■ Goal of the exercise ■
Would you reproduce, word for word, only the lines running from the top of the data through the line containing "compter de votre", and none of the pictures?

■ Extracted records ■
+===+

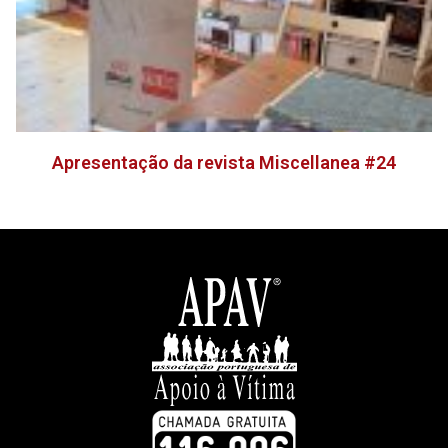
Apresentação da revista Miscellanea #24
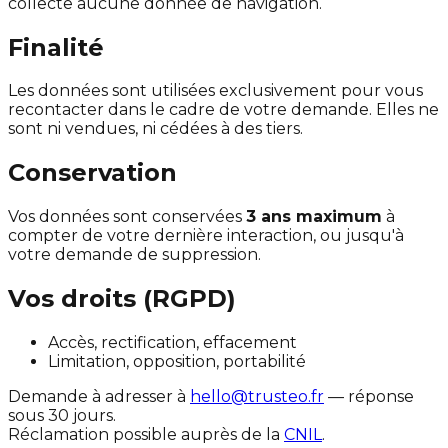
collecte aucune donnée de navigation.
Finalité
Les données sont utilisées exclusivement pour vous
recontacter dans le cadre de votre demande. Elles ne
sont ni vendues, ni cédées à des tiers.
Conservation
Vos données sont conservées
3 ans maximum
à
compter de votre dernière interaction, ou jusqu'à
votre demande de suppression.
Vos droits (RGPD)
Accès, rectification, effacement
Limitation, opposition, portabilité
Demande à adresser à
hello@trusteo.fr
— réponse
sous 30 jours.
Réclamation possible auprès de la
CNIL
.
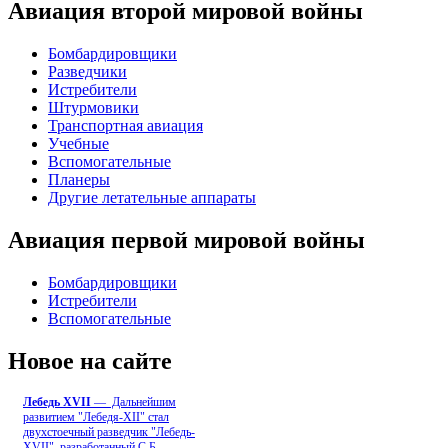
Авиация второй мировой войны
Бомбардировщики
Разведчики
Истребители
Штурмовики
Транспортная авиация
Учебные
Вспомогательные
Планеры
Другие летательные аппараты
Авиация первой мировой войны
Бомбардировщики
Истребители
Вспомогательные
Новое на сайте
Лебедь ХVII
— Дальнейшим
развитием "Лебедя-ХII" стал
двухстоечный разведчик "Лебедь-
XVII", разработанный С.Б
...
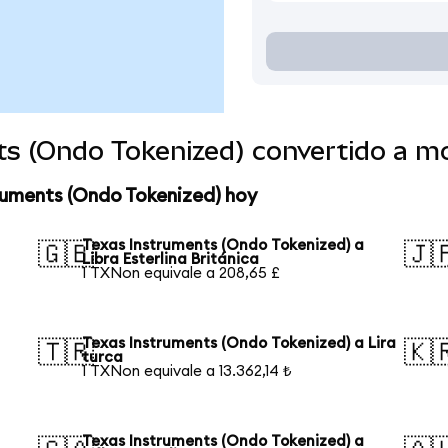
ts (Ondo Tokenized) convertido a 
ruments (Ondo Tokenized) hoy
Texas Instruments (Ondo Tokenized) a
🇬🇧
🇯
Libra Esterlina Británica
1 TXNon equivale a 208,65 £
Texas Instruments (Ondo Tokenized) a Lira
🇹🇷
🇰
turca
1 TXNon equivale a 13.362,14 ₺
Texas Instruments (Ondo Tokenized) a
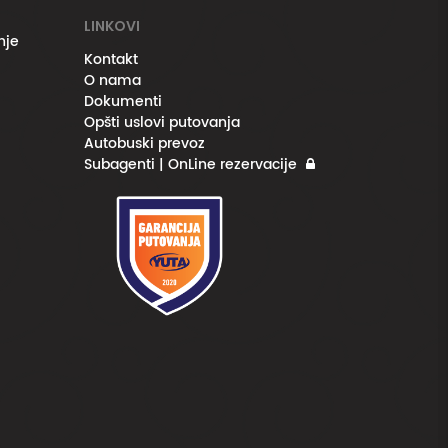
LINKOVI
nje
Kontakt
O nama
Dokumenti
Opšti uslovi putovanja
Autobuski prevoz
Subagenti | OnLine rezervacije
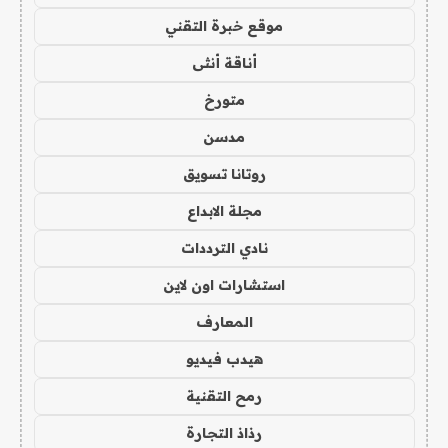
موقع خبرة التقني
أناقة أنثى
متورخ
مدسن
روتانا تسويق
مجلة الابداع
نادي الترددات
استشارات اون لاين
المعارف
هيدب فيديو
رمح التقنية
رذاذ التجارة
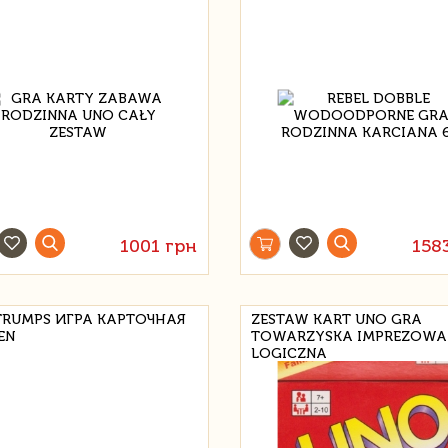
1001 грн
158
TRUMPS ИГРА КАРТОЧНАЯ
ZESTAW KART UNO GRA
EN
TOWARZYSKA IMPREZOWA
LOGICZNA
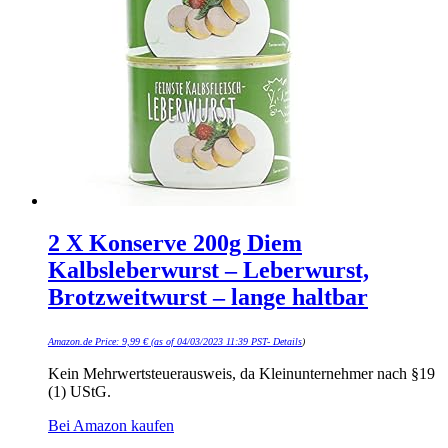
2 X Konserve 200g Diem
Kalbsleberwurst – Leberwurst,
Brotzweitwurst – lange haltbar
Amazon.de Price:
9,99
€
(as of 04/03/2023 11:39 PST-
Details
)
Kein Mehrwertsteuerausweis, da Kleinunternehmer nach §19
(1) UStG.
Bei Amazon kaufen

+===+

■ Written response ■
Apresentação da revista Miscellanea #24
collecte aucune donnée de navigation.
Finalité
Les données sont utilisées exclusivement pour vous
recontacter dans le cadre de votre demande. Elles ne
sont ni vendues, ni cédées à des tiers.
Conservation
Vos données sont conservées
3 ans maximum
à
compter de votre dernière interaction, ou jusqu'à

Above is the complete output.